Alex gergince yerinde kıpırdandı. Ardından boynunu kütletti.
"Tehlikeli olmaz mı?"
"Daha fazla bilgiye ihtiyacımız var ama."
"Peki, hazırlan çıkalım."
Sky kütüphaneye gelir gelmez rüyasını da dolaştığı yerlere ne kadar benzer bir yer olduğunu fark etti. İçinde bir yerlerde bir tiz çığlık burası orası diye bağırdı.

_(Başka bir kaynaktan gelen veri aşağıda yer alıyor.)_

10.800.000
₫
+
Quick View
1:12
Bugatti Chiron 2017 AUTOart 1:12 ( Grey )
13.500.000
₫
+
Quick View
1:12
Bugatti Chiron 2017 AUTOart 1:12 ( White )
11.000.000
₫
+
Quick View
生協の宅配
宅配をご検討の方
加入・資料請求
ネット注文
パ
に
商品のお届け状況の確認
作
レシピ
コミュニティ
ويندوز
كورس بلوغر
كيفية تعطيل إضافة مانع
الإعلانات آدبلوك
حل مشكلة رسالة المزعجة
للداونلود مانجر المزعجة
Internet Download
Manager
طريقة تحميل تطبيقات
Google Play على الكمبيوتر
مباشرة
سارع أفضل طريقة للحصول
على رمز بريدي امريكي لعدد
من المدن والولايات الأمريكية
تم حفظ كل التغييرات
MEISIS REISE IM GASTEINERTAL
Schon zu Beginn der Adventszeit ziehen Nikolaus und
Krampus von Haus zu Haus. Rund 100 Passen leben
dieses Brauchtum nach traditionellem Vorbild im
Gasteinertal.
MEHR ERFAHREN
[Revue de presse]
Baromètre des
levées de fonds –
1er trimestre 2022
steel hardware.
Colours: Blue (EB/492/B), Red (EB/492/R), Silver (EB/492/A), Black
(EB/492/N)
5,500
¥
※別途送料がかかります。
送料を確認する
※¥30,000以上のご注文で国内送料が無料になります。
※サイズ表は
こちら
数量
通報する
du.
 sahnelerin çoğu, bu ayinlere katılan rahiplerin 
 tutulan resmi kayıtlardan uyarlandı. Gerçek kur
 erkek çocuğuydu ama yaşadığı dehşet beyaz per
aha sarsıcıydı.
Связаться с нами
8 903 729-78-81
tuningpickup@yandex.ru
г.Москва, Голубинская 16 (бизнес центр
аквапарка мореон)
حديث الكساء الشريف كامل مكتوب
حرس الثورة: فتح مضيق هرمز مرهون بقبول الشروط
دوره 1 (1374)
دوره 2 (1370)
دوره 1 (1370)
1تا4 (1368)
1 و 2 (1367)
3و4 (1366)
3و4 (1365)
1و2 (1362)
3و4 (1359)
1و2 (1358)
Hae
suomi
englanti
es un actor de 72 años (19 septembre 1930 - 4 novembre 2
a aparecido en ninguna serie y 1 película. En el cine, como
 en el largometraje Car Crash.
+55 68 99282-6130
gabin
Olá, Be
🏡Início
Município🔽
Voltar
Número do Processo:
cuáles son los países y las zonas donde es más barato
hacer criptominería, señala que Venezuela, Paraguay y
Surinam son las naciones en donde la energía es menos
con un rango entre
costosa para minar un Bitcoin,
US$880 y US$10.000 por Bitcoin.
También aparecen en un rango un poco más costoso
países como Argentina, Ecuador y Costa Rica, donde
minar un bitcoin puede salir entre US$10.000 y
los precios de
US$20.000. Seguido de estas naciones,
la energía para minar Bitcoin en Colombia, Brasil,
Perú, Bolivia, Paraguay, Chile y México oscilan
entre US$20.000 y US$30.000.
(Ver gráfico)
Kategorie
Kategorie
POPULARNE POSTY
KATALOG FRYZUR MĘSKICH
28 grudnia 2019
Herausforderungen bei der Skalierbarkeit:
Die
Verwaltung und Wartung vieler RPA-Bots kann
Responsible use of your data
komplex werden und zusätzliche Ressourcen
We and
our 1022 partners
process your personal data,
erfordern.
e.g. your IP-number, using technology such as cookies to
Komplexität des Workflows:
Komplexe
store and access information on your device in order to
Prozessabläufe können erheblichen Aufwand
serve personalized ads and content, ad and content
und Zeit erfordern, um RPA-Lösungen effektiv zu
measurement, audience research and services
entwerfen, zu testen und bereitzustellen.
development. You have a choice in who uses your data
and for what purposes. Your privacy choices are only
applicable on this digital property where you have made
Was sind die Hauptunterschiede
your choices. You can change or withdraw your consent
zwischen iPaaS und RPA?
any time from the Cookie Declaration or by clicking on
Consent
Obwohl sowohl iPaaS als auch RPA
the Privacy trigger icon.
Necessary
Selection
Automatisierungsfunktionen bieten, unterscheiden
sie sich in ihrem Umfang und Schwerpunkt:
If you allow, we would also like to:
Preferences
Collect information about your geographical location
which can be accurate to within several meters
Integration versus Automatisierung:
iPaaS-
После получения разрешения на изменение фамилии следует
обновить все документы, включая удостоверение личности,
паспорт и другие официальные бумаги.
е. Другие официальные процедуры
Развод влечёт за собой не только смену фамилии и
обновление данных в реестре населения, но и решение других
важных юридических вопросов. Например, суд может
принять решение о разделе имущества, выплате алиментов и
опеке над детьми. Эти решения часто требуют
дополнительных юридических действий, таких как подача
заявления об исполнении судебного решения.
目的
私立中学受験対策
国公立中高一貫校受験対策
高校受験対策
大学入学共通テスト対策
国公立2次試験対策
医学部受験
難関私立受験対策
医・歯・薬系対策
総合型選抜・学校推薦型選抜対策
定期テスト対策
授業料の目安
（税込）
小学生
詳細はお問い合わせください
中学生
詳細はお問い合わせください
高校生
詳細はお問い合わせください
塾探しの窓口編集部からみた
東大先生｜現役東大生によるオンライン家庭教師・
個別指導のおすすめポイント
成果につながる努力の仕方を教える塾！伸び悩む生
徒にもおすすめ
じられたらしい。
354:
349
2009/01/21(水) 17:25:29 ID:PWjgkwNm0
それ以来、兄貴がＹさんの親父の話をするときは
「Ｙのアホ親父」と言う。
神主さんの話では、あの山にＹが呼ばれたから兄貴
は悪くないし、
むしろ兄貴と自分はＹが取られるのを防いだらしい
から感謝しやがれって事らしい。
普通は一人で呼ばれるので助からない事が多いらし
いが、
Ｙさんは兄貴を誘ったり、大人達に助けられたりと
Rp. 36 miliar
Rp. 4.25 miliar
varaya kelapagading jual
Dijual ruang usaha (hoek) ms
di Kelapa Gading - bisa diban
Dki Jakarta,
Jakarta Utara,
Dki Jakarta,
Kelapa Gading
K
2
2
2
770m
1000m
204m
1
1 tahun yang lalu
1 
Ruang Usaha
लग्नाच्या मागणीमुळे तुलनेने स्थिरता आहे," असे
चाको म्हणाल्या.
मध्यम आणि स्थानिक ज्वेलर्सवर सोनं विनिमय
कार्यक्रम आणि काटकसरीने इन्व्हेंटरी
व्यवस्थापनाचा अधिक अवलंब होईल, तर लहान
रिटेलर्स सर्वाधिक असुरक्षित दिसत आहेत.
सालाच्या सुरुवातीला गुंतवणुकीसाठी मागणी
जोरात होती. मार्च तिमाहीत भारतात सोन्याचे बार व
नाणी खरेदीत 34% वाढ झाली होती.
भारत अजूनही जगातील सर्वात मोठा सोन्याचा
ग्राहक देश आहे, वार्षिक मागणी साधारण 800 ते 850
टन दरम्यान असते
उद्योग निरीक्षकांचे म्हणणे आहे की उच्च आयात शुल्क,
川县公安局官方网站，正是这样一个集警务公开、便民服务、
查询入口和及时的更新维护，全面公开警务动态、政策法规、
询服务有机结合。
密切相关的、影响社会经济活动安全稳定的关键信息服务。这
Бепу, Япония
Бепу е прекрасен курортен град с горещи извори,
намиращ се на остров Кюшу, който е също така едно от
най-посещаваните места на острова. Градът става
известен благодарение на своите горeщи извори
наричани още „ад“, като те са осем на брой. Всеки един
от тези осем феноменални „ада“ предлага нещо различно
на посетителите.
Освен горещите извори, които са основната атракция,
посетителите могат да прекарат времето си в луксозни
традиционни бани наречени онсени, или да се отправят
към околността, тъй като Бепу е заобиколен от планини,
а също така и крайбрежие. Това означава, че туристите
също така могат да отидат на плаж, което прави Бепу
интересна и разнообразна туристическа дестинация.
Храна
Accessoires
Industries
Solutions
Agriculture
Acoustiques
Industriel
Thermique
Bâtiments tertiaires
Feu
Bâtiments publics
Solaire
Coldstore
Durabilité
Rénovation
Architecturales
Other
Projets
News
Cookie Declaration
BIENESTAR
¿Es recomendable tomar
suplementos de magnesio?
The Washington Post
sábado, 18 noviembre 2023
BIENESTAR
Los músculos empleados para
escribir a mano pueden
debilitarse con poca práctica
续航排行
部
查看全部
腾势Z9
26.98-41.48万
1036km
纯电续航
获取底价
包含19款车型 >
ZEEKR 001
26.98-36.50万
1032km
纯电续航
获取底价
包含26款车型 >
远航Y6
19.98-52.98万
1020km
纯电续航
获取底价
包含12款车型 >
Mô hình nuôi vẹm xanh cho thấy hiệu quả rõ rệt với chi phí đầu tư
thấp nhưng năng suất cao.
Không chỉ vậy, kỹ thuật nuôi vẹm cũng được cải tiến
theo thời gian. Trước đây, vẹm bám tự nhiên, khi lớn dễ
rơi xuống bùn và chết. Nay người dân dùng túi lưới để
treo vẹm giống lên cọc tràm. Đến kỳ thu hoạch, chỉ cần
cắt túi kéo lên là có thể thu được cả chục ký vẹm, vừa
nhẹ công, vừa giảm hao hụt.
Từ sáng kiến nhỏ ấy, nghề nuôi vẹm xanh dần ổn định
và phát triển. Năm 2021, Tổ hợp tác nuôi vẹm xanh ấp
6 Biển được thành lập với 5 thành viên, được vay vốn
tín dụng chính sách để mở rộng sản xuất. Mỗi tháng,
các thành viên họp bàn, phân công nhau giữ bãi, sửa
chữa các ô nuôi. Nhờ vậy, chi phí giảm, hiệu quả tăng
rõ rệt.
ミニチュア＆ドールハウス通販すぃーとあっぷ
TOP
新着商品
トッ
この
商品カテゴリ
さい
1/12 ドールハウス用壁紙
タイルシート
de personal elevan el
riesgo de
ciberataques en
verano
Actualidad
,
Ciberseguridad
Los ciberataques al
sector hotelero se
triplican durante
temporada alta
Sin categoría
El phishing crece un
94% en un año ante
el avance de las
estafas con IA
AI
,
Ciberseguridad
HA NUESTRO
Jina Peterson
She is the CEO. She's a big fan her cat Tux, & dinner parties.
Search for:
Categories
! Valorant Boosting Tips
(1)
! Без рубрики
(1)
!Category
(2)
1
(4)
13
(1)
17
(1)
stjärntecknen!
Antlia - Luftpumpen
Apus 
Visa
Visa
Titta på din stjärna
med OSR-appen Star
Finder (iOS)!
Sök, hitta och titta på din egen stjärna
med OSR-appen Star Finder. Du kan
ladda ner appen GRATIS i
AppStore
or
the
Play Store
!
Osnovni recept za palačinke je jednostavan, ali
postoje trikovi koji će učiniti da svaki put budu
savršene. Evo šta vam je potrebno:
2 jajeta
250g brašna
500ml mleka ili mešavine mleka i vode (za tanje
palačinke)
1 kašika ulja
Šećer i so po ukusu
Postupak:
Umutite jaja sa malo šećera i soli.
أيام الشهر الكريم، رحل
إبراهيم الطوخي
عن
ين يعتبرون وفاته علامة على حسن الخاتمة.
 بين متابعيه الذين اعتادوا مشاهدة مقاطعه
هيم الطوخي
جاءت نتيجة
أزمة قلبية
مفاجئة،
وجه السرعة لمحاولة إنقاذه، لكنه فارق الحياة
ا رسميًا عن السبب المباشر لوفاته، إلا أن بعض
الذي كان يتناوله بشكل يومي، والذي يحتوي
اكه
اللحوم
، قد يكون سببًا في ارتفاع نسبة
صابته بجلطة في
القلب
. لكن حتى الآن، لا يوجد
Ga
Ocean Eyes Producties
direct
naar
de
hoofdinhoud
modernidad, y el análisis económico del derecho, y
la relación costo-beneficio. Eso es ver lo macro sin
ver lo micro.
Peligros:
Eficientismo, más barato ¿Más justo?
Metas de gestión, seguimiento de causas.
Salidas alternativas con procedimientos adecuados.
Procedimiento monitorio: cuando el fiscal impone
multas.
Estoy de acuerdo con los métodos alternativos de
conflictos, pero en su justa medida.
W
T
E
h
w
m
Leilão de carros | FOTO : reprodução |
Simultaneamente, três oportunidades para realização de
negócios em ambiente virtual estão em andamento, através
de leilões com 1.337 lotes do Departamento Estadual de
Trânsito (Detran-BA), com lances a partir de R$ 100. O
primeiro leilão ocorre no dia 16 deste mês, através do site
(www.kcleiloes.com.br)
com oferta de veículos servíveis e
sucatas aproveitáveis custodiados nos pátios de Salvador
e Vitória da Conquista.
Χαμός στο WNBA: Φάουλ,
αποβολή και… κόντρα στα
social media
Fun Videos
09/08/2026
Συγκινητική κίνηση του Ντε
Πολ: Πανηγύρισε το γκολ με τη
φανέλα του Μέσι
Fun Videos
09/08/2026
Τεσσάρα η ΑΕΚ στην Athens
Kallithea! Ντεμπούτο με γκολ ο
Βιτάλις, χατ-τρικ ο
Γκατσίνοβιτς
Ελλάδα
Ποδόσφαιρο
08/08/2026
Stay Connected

Sky büyük, devasa kapıdan içeri girdi. Görevliye bakma ihtiyacı bile duymadan içeride yürümeye devam etti. Alex onun bu saygısızca davranışına karşı hafif kızsa da sadece görevliye selam verip onu takip etmekle yetindi. Sky adımlarını yavaşlatıp göbekteki koca masaya yanaştı. Ne yapması gerektiğini ve bunu hızlı yapması gerektiğini biliyordu. Boynundaki kolyeyi sıkıca avuçladı ve etrafında olan bitene baktı. Kulakları uğuldayamaya başladığında zamanın daraldığını anladı. Her şey tıpkı rüyasındaki gibiydi. Kulaklarının uğuldamasına aldırmadan rüyadaki yönünü hatırlamaya çalıştı. Sağa döndüğünde etrafın artık kütüphane değil de orman olduğunu fark etti. Bir şey onlara yardım ediyordu. Ama ne?
İleride gördüğü mavi parlak ışıklar ona The Brave'i hatırlattı. Ama bilirsiniz. İnsanlar işaret bekledikleri zaman sonucu söylemezler ve sadece işaret beklerler. Hızla o parlak ışıkları takip etti. Sonunda yer altı mağarası tarzında bir yere vardığında Sky merakla ışıklara bakıyordu. Ama ışıklar artık yoktu. Sadece indiği merdivenin oradan gelen cılız ay ışığı vardı. İleride boş bir odanın ortasında kocaman bir masa ve bir kitap vardı. Derken aniden görüntü gitti.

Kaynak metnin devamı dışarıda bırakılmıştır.